My husband and I have been married for 7 years this July. He is my rock in uncertain times and always reminds me breathe, relax, and enjoy small moments when I find myself spiraling with worry about things I cannot control. He is cool, calm, and collected, and always offers a clear head to help sort through life together. This past year has been a year of immense growth and transformation for him and it has been a joy to witness as his wife. What does this have to do with my family and our adoption journey, you ask? Well my husband is an adult adoptee. I have known this about him since the first day we met and I have loved the unique perspective he brings to my life as an adoption professional working with expectant parents and hopeful adoptive parents. I find it helps me to remember the small, precious babies who are placed with their loving forever families will one day be adults navigating the complexities of family, their identity, and other people’s questions and curiosities.

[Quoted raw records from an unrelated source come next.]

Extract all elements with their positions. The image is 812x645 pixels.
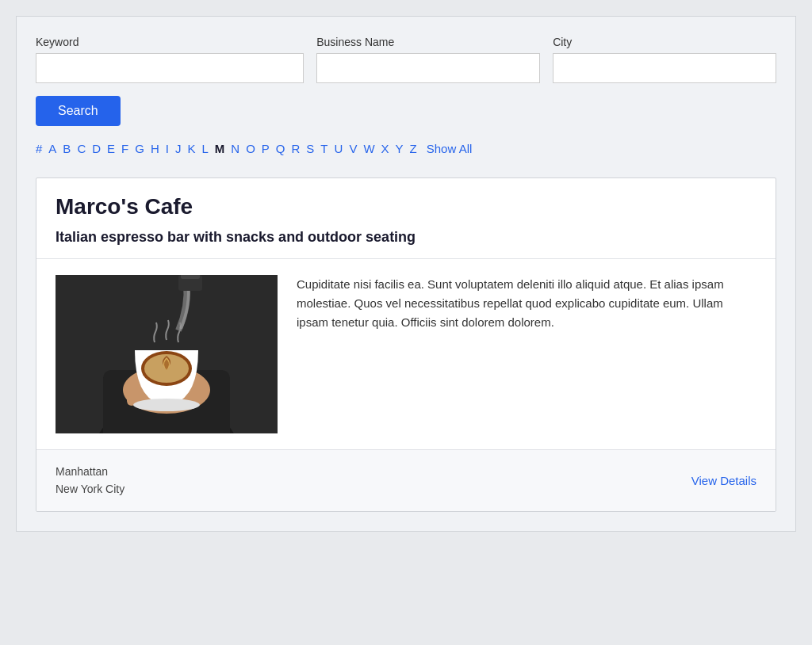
listing-body: Cupiditate nisi facilis ea. Sunt volupta… — [36, 259, 776, 450]
alpha-link-w[interactable]: W — [363, 142, 374, 155]
alpha-link-b[interactable]: B — [63, 142, 71, 155]
listing-description: Cupiditate nisi facilis ea. Sunt volupta… — [297, 275, 756, 433]
alpha-link-c[interactable]: C — [77, 142, 86, 155]
svg-rect-4 — [127, 378, 136, 406]
search-button-row: Search — [36, 96, 776, 126]
listing-image — [56, 275, 278, 433]
city-input[interactable] — [553, 53, 776, 83]
alpha-link-o[interactable]: O — [246, 142, 255, 155]
listing-title: Marco's Cafe — [56, 194, 756, 219]
svg-point-9 — [133, 399, 200, 411]
alpha-link-r[interactable]: R — [292, 142, 301, 155]
alpha-link-x[interactable]: X — [381, 142, 389, 155]
alpha-link-l[interactable]: L — [201, 142, 208, 155]
alpha-link-m[interactable]: M — [215, 142, 225, 155]
page-wrapper: Keyword Business Name City Search # A B … — [16, 16, 796, 532]
business-name-input[interactable] — [316, 53, 540, 83]
svg-rect-13 — [181, 275, 200, 279]
city-label: City — [553, 36, 776, 48]
listing-location-line2: New York City — [56, 480, 124, 498]
search-button[interactable]: Search — [36, 96, 121, 126]
listing-subtitle: Italian espresso bar with snacks and out… — [56, 229, 756, 246]
listing-card: Marco's Cafe Italian espresso bar with s… — [36, 177, 776, 512]
alpha-link-g[interactable]: G — [135, 142, 144, 155]
alpha-link-a[interactable]: A — [48, 142, 56, 155]
alpha-link-v[interactable]: V — [349, 142, 357, 155]
alpha-link-u[interactable]: U — [335, 142, 343, 155]
listing-footer: Manhattan New York City View Details — [36, 450, 776, 511]
keyword-input[interactable] — [36, 53, 304, 83]
show-all-link[interactable]: Show All — [427, 142, 473, 155]
alpha-link-p[interactable]: P — [262, 142, 270, 155]
alpha-link-n[interactable]: N — [231, 142, 239, 155]
city-field-group: City — [553, 36, 776, 83]
alpha-link-z[interactable]: Z — [410, 142, 417, 155]
listing-header: Marco's Cafe Italian espresso bar with s… — [36, 178, 776, 259]
search-form: Keyword Business Name City Search — [36, 36, 776, 126]
alpha-link-f[interactable]: F — [121, 142, 128, 155]
alpha-link-h[interactable]: H — [151, 142, 159, 155]
alpha-link-hash[interactable]: # — [36, 142, 42, 155]
inputs-row: Keyword Business Name City — [36, 36, 776, 83]
alpha-link-y[interactable]: Y — [396, 142, 404, 155]
alpha-link-t[interactable]: T — [320, 142, 327, 155]
keyword-field-group: Keyword — [36, 36, 304, 83]
alpha-link-i[interactable]: I — [166, 142, 169, 155]
business-name-label: Business Name — [316, 36, 540, 48]
keyword-label: Keyword — [36, 36, 304, 48]
alpha-link-j[interactable]: J — [175, 142, 182, 155]
alpha-link-d[interactable]: D — [92, 142, 101, 155]
alpha-link-e[interactable]: E — [107, 142, 115, 155]
listing-location: Manhattan New York City — [56, 463, 124, 498]
listing-location-line1: Manhattan — [56, 463, 124, 480]
alpha-link-q[interactable]: Q — [276, 142, 285, 155]
alpha-link-s[interactable]: S — [306, 142, 314, 155]
alpha-link-k[interactable]: K — [187, 142, 195, 155]
view-details-link[interactable]: View Details — [691, 474, 756, 487]
business-name-field-group: Business Name — [316, 36, 540, 83]
alpha-nav: # A B C D E F G H I J K L M N O P Q R S … — [36, 142, 776, 158]
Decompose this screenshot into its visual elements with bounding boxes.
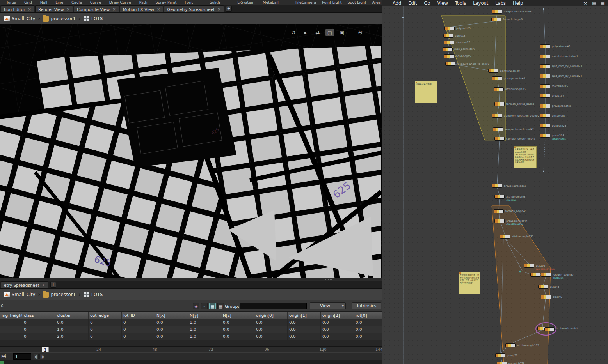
orbit-icon[interactable]: ↺ bbox=[289, 29, 298, 36]
network-node[interactable]: grouppromote5 bbox=[540, 104, 550, 108]
pane-tab[interactable]: Render View× bbox=[35, 5, 73, 12]
pane-tab[interactable]: Motion FX View× bbox=[120, 5, 164, 12]
pane-divider[interactable] bbox=[0, 278, 382, 281]
tab-close-icon[interactable]: × bbox=[217, 7, 220, 11]
network-node[interactable]: max_perimeter7 bbox=[443, 47, 453, 51]
menu-add[interactable]: Add bbox=[389, 0, 405, 6]
realtime-toggle[interactable] bbox=[0, 361, 4, 364]
column-header[interactable]: cut_edge bbox=[89, 312, 122, 319]
resize-grip-icon[interactable] bbox=[323, 279, 332, 281]
network-node[interactable]: blast99see streetPlanes bbox=[524, 264, 534, 268]
network-node[interactable]: grouppromote40 bbox=[492, 76, 502, 80]
network-node[interactable]: calculate_occlusion1 bbox=[540, 55, 550, 58]
playhead[interactable]: 1 bbox=[42, 347, 49, 352]
resize-grip-icon[interactable] bbox=[273, 342, 283, 344]
network-node[interactable]: sample_foreach_end43 bbox=[494, 137, 505, 141]
prims-mode-icon[interactable]: ▦ bbox=[209, 303, 216, 309]
column-header[interactable]: N[y] bbox=[188, 312, 221, 319]
pane-tab[interactable]: tion Editor× bbox=[1, 5, 34, 12]
translate-icon[interactable]: ⇄ bbox=[313, 29, 322, 36]
table-row[interactable]: 01.0000.01.00.00.00.00.00.0 bbox=[0, 326, 382, 333]
network-node[interactable]: sample_foreach_end42 bbox=[493, 127, 503, 131]
customize-icon[interactable]: ⚒ bbox=[583, 1, 587, 6]
breadcrumb-item[interactable]: LOTS bbox=[82, 292, 104, 297]
shelf-tool[interactable]: File bbox=[295, 0, 302, 5]
column-header[interactable]: origin[2] bbox=[321, 312, 354, 319]
network-editor[interactable]: sample_foreach_end8foreach_begin8polypat… bbox=[382, 6, 608, 364]
pane-tab[interactable]: Geometry Spreadsheet× bbox=[164, 5, 224, 12]
network-node[interactable]: foreach_begin8 bbox=[491, 18, 501, 21]
column-header[interactable]: class bbox=[22, 312, 55, 319]
shelf-tool[interactable]: Torus bbox=[6, 0, 16, 5]
network-node[interactable]: group197 bbox=[540, 94, 550, 98]
shelf-tool[interactable]: Grid bbox=[24, 0, 32, 5]
breadcrumb-item[interactable]: processor1 bbox=[41, 15, 77, 22]
network-node[interactable]: curve18 bbox=[443, 34, 453, 38]
network-node[interactable]: polypath23 bbox=[444, 27, 455, 30]
menu-edit[interactable]: Edit bbox=[405, 0, 420, 6]
network-node[interactable]: grouppromote44streetPlanePos bbox=[494, 219, 505, 223]
column-header[interactable]: origin[1] bbox=[288, 312, 321, 319]
scene-viewport[interactable]: 625625625 ↺▸⇄▢▣⊖ bbox=[0, 24, 382, 278]
chevron-down-icon[interactable]: ▼ bbox=[340, 303, 345, 309]
menu-tools[interactable]: Tools bbox=[452, 0, 469, 6]
shelf-tool[interactable]: Solids bbox=[210, 0, 220, 5]
network-node[interactable]: output_LOTS bbox=[497, 362, 507, 364]
step-forward-button[interactable]: ▕▶ bbox=[39, 354, 44, 359]
select-icon[interactable]: ▸ bbox=[301, 29, 310, 36]
network-node[interactable]: split_prim_by_normal23 bbox=[540, 64, 550, 68]
network-node[interactable]: group208streetPlants bbox=[540, 134, 550, 138]
tab-close-icon[interactable]: × bbox=[28, 7, 31, 11]
shelf-tool[interactable]: Font bbox=[185, 0, 193, 5]
network-node[interactable]: ✕ bbox=[518, 270, 528, 274]
sticky-note[interactable]: 这里做遮挡计算：树是urban术后用calculate_occlusion算出来… bbox=[514, 146, 537, 168]
shelf-tool[interactable]: Curve bbox=[90, 0, 101, 5]
network-node[interactable]: blast46 bbox=[541, 295, 551, 299]
column-header[interactable]: lot_ID bbox=[122, 312, 155, 319]
shelf-tool[interactable]: Spray Paint bbox=[156, 0, 177, 5]
menu-layout[interactable]: Layout bbox=[469, 0, 492, 6]
network-node[interactable]: measure_angle_to_pline6 bbox=[445, 62, 455, 66]
network-node[interactable]: measure17 bbox=[444, 41, 454, 44]
tab-close-icon[interactable]: × bbox=[42, 283, 45, 287]
table-row[interactable]: 02.0000.01.00.00.00.00.00.0 bbox=[0, 333, 382, 340]
panel-grid-icon[interactable]: ▦ bbox=[601, 1, 605, 6]
network-node[interactable]: split_prim_by_normal24 bbox=[540, 74, 550, 78]
tab-close-icon[interactable]: × bbox=[157, 7, 160, 11]
column-header[interactable]: ing_height bbox=[0, 312, 22, 319]
shelf-tool[interactable]: Area Light bbox=[372, 0, 382, 5]
network-node[interactable]: matchsize15 bbox=[540, 84, 550, 88]
shelf-tool[interactable]: Spot Light bbox=[347, 0, 366, 5]
menu-view[interactable]: View bbox=[434, 0, 452, 6]
breadcrumb-item[interactable]: LOTS bbox=[82, 16, 104, 21]
network-node[interactable]: polypath26 bbox=[540, 124, 550, 128]
network-node[interactable]: group38 bbox=[495, 353, 505, 357]
attributes-icon[interactable]: ◈ bbox=[193, 303, 199, 309]
group-input[interactable] bbox=[240, 303, 307, 309]
isolate-icon[interactable]: ⊖ bbox=[356, 29, 364, 36]
network-node[interactable]: pointwrangle40 bbox=[488, 69, 498, 73]
frame-input[interactable] bbox=[13, 353, 31, 360]
points-icon[interactable]: ◦ bbox=[201, 303, 208, 309]
network-node[interactable]: attribwrangle35 bbox=[494, 87, 504, 91]
shelf-tool[interactable]: Line bbox=[55, 0, 63, 5]
pane-tab[interactable]: etry Spreadsheet× bbox=[1, 281, 48, 288]
column-header[interactable]: N[x] bbox=[155, 312, 188, 319]
play-to-end-button[interactable]: ▶▶▏ bbox=[2, 354, 7, 358]
new-tab-button[interactable]: + bbox=[226, 6, 232, 12]
column-header[interactable]: N[z] bbox=[221, 312, 254, 319]
snap-icon[interactable]: ▣ bbox=[338, 29, 346, 36]
menu-labs[interactable]: Labs bbox=[492, 0, 509, 6]
intrinsics-dropdown[interactable]: Intrinsics bbox=[352, 302, 381, 309]
shelf-tool[interactable]: Camera bbox=[302, 0, 316, 5]
step-back-button[interactable]: ◀▏ bbox=[34, 354, 39, 359]
tab-close-icon[interactable]: × bbox=[112, 7, 116, 11]
sticky-note[interactable]: 先把街道插树计算：对每个点的朝向按位置看是同一方向，就是v方向和y方向投影 bbox=[459, 272, 480, 294]
network-node[interactable]: attribpromote8direction bbox=[494, 195, 505, 199]
network-node[interactable]: foreach_begin87feedback bbox=[541, 273, 551, 277]
breadcrumb-item[interactable]: Small_City bbox=[2, 292, 37, 297]
viewport-canvas[interactable]: 625625625 bbox=[0, 24, 382, 278]
network-node[interactable]: sample_foreach_end8 bbox=[492, 10, 502, 14]
network-node[interactable]: attribwrangle232 bbox=[500, 235, 510, 239]
shelf-tool[interactable]: Metaball bbox=[263, 0, 279, 5]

My husband’s adoptive parents have always been open with him about his adoption story even though his adoption is closed. They lovingly refer to his birth mother as his Angel who brought him into the world and loved him so dearly she chose them to be his parents. As a child and a young man, he did not have many questions about his adoption and states now he feels he simply took it at face value and did not dive much deeper. In the past years since I have begun working at Nightlight we have started to have more in depth conversations about adoption, his adoption specifically, and his thoughts and feelings about what it means to be an adoptee.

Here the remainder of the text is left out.